Computer science students at the University of Otago are helping to nurture a generation of computer-program-savvy children.
Ten students, along with two University web developers, have volunteered to tutor pupils from Dunedin’s George Street Normal School as a part of the Code Club movement.
One of the Code Club organisers and volunteer tutors at Otago, web developer Josh Lowry (Division of Sciences), explains that Code Club is a worldwide network of after-school computer-programming clubs.
It began in the United Kingdom in 2012, with the support of computer luminaries, including the father of the World Wide Web, Sir Tim Berners-Lee, and spread to New Zealand the following year.

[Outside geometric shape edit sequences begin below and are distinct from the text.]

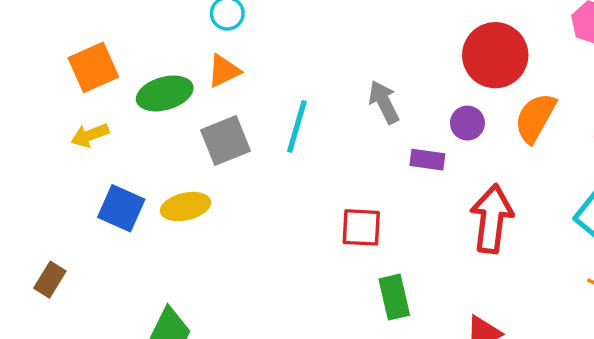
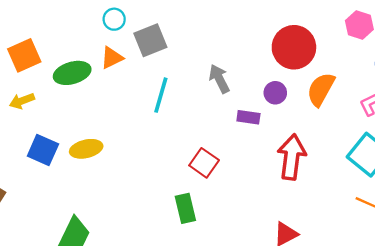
gray square: (226, 140) -> (150, 40), moved
red square: (361, 227) -> (204, 163), turned 32
green rectangle: (394, 297) -> (185, 208), moved

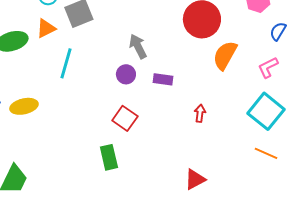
purple circle: (275, 93) -> (126, 74), moved
cyan line: (161, 95) -> (66, 63), moved
red arrow: (292, 157) -> (200, 113), size x0.5

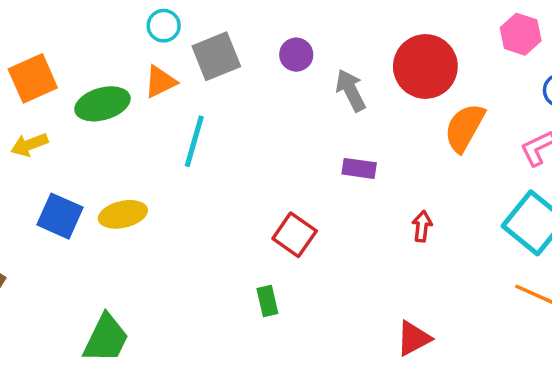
gray arrow: (138, 46) -> (351, 90), moved
purple circle: (126, 74) -> (296, 55), moved
green rectangle: (109, 157) -> (267, 301), size x0.7

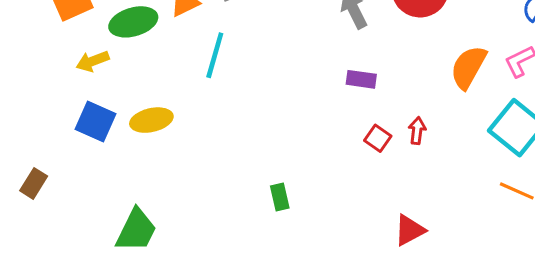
orange semicircle: (465, 128) -> (468, 67), moved
yellow arrow: (29, 145) -> (93, 61), moved
red square: (295, 235) -> (378, 138), moved, size x0.7

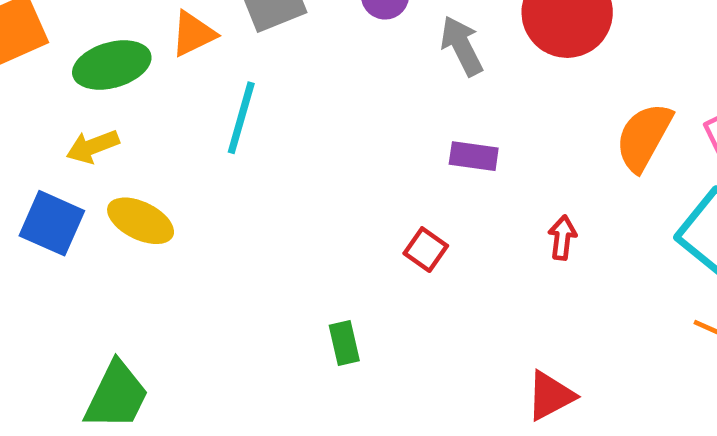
yellow arrow: (93, 61) -> (93, 146), moved
yellow ellipse: (151, 120) -> (141, 221), turned 39
red square: (378, 138) -> (426, 250), moved

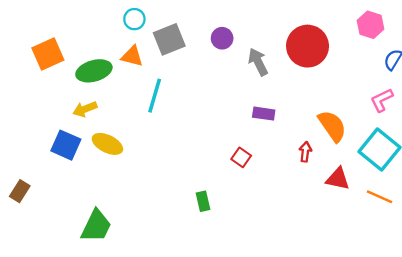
orange triangle: (193, 34) -> (132, 56), turned 40
orange semicircle: (644, 137) -> (332, 126), moved, turned 116
red triangle: (550, 396) -> (338, 179), moved, turned 40

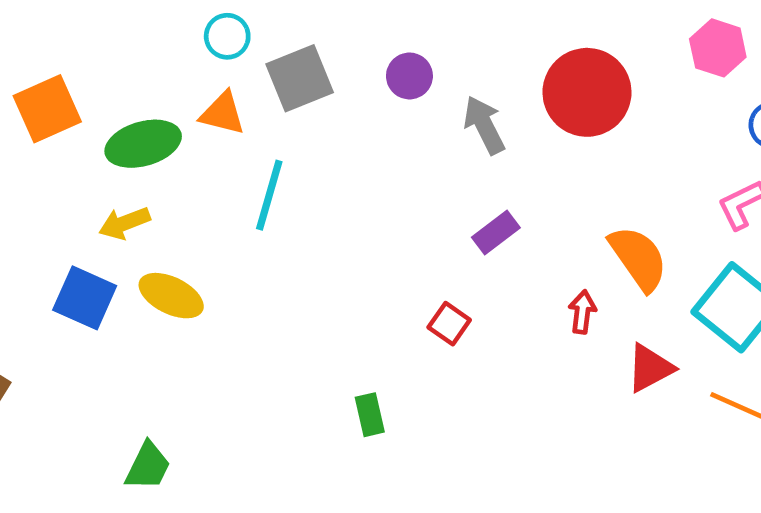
purple rectangle: (264, 114) -> (496, 233), turned -45
red triangle: (338, 179) -> (650, 368), turned -40
green trapezoid: (96, 226) -> (148, 466), size x0.7

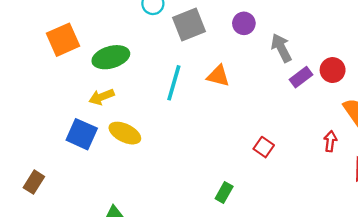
red circle: (587, 92) -> (333, 70), moved, size x0.6
orange triangle: (223, 113) -> (218, 76), moved
purple rectangle: (496, 233) -> (301, 77), moved
green rectangle: (370, 415) -> (224, 193), turned 42

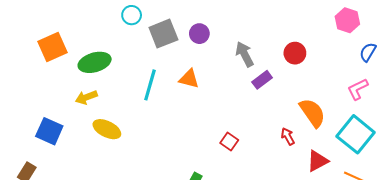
purple circle: (244, 23) -> (199, 34), moved
red circle: (333, 70) -> (295, 53), moved
blue square: (82, 134) -> (49, 131), moved
red arrow: (330, 141) -> (288, 136), turned -36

The children spend an hour each week working on a specially written project the student volunteers use to teach the youngsters how to program, by showing them how to make computer games, animations and websites. The children work in pairs and tackle one project a week; the timetable is set around the four-term school year.

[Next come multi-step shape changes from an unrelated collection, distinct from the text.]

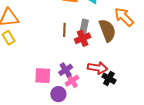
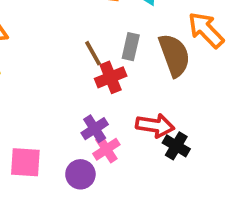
brown line: (64, 30) -> (93, 53), turned -32
red cross: (83, 38) -> (111, 77), moved
pink square: (43, 76) -> (25, 162), moved

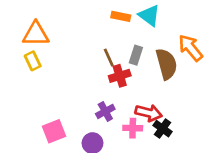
pink cross: (106, 149) -> (133, 128), moved, turned 30
pink square: (25, 162) -> (54, 131), turned -30

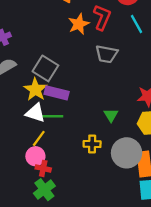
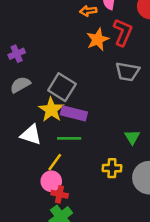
white triangle: (35, 113) -> (31, 135), moved

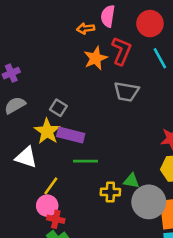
gray square: (62, 87) -> (58, 108), size x0.6
green triangle: (132, 137) -> (131, 181), moved, turned -49
green line: (69, 138) -> (86, 161), moved

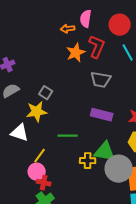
yellow star: (47, 131) -> (37, 112), turned 30
purple rectangle: (71, 135) -> (102, 115), moved
green triangle: (131, 181) -> (105, 152), size x1.6

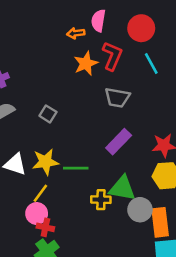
yellow star: (37, 112) -> (45, 162), moved
purple rectangle: (102, 115) -> (119, 142), turned -60
gray circle: (119, 169) -> (140, 210), size x0.7

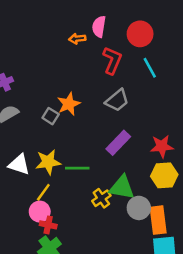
orange star: (86, 63) -> (69, 104), moved
gray trapezoid: (117, 98) -> (117, 100), turned -50
yellow cross: (101, 200) -> (101, 198), turned -36

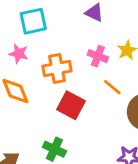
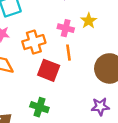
orange line: (112, 87) -> (69, 53), moved, turned 49

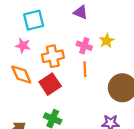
red square: (49, 70) -> (50, 84), moved, turned 30

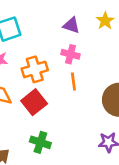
purple triangle: (81, 12) -> (71, 25), moved
yellow star: (107, 41) -> (105, 21), moved

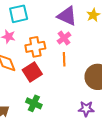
purple triangle: (71, 25) -> (67, 16), size x1.5
pink cross: (70, 54) -> (64, 38), turned 32

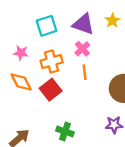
cyan square: (19, 14) -> (47, 26), moved
green cross: (34, 103) -> (65, 132), moved

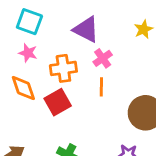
purple triangle: (83, 24) -> (86, 30), moved
cyan square: (47, 26) -> (29, 22), moved, turned 30

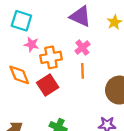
purple triangle: (86, 30) -> (80, 16), moved
pink star: (28, 53) -> (32, 44), moved

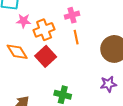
pink cross: (82, 48) -> (72, 15), turned 32

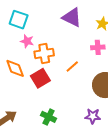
pink cross: (72, 15) -> (98, 47), moved
orange line: (76, 37) -> (72, 67), turned 48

“Even if they don’t go on to do computer science,” Lowry says, “they are learning very transferable skills: logic, problem solving, working together.”
The George Street pupils are literally “going to university”. The University of Otago Library has made available a computer room for the weekly sessions. The Club has also received support from the University’s Information Technology Services, Department of Computer Science and Volunteer Centre.
Code Club targets children between nine and 12 years of age.
“That’s the age range where kids don’t have any preconceived ideas about what career they should pursue,” Lowry says, “so you get a better balance of males and females. Once kids enter secondary school, the number of girls going into computer classes drops fairly dramatically.”
Lowry says that helping to redress the gender imbalance is a beneficial side effect of Code Club.
There are now more than 3,000 coding clubs around the word, including about 100 in New Zealand. Several have already been set up in Dunedin, but this is the first club based at the University.
Lowry says that a part of the ethos of the clubs is that no one pays to attend and tutors are not paid for their work, but he says that there are other benefits for the student volunteers.
“A great way to learn is to teach and it’s a brilliant way for the students to engage with the next generation of potential IT professionals.
“Student volunteering is very active at Otago,” Lowry notes, “and I think that many students just want to give something back to their community.
“And if we can give kids an opportunity at an early age, then who knows what they can achieve.”